To prevent this type of attack, the DNC could have done much more in terms of “basic cyber hygiene,” according to Amit Yoran, a founding member of the U.S. Computer Emergency Response Team, the arm of Homeland Security that reacts to major cyberattacks in the U.S. Patching systems and using two-factor authentication, which involves verifying a person’s identity using more than simply a password, would have greatly mitigated the damage the Russian agents could do, he said.
Not only does it show how preventable the incidents surrounding the attacks on the DNC could have been but the increasingly integral role private-sector companies have on the front lines of national defense, he said.
The Russians allegedly took a multi-pronged approach to the Democrats’ congressional and presidential campaigns, as well as the elections systems in several U.S. states. According to the indictment, a software vendor was the conduit to one attack against the voting registration system in Florida.
When the DNC realized they’d been hacked, they called in an American consulting firm to help. That company, which was not named in the indictment, removed many instances of malware left on DNC machines by the Russians.
However, that firm didn’t rid the committee’s servers of all instances of the malware, according to the Justice Department. Some malware remained, according to the indictment, and the Russians continued operating. Also, in the process of working on DNC computers, the consulting firm made their presence known to the attackers. Typically, that is not something a cybersecurity response firm wants to do.
The Russians were then able to find “countermeasures” to get around those defenses, prosecutors said.
For corporations watching and wondering what this might mean for the private sector: “At the most basic level, you’ve got to be able to defend yourself,” said Yoran, who now serves as chief executive of cyber-risk management company Tenable. “The rule of law isn’t well established in cyberspace. You’ve got to put in place reasonable protections and reasonable measures.”
Government agencies have increasingly been relying on private companies to both protect against and help assist in mitigating attacks from other nations, said Tom Kellermann, chief cybersecurity officer for security software company Carbon Black and a former information security officer with the World Bank. Kellermann estimated 90 percent of the country’s critical infrastructure is owned by the private sector. “Critical infrastructure” is a Department of Homeland Security term referring to 16 industry sectors including finance, the chemical sector, the communications industry, energy and critical manufacturing.

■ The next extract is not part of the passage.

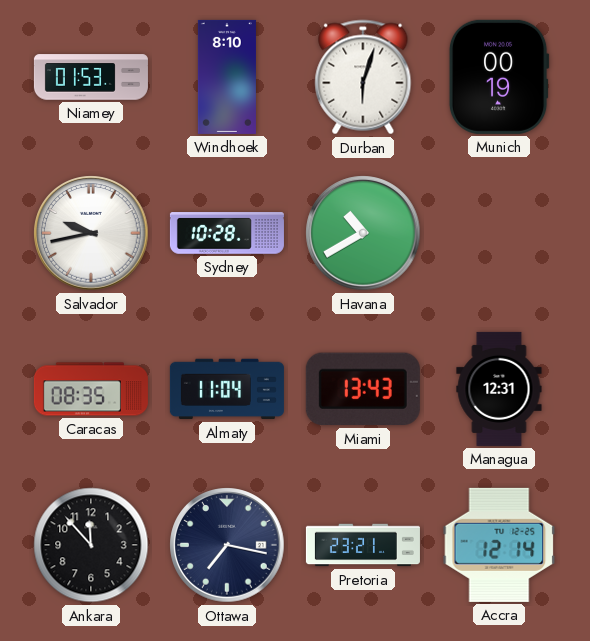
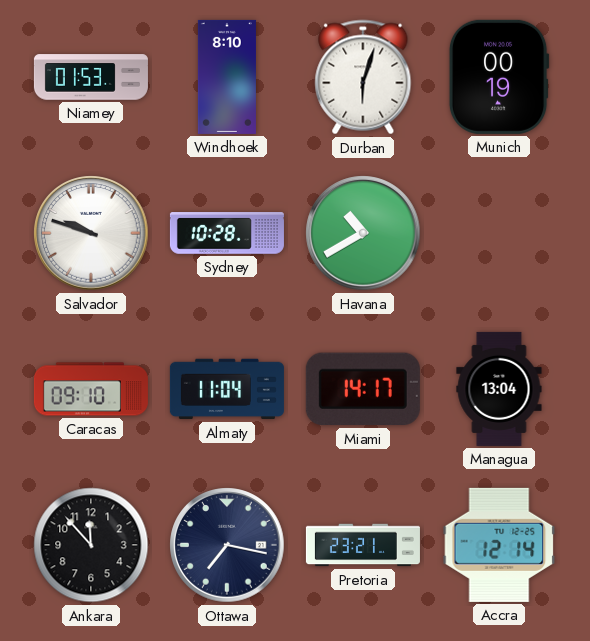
Salvador: 9:43 -> 9:48
Caracas: 08:35 -> 09:10
Miami: 13:43 -> 14:17
Managua: 12:31 -> 13:04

In early 2017, elections infrastructure was also added to that definition as a result of the attacks from Russia, giving DHS greater agency to assist state governments in readying for the next series of attacks. But in practice, that purview has extended only to the state attorneys general, not the companies supplying them with technology, voting machines, cloud services and databases.
According to people familiar with the matter, during the time revelations were surfacing about the attacks against the DNC, the committee decided to use private firms rather than take assistance from Homeland Security. (A spokesperson for the DNC disputes this, saying they did not hear from DHS until August, and that they provided materials when requested.) Kellermann said that the attacks illustrate how a better partnership between government agencies and the private sector, including better visibility into how attacks are taking place across industries and agencies at once, could help reduce the damage of incidents like this in the future.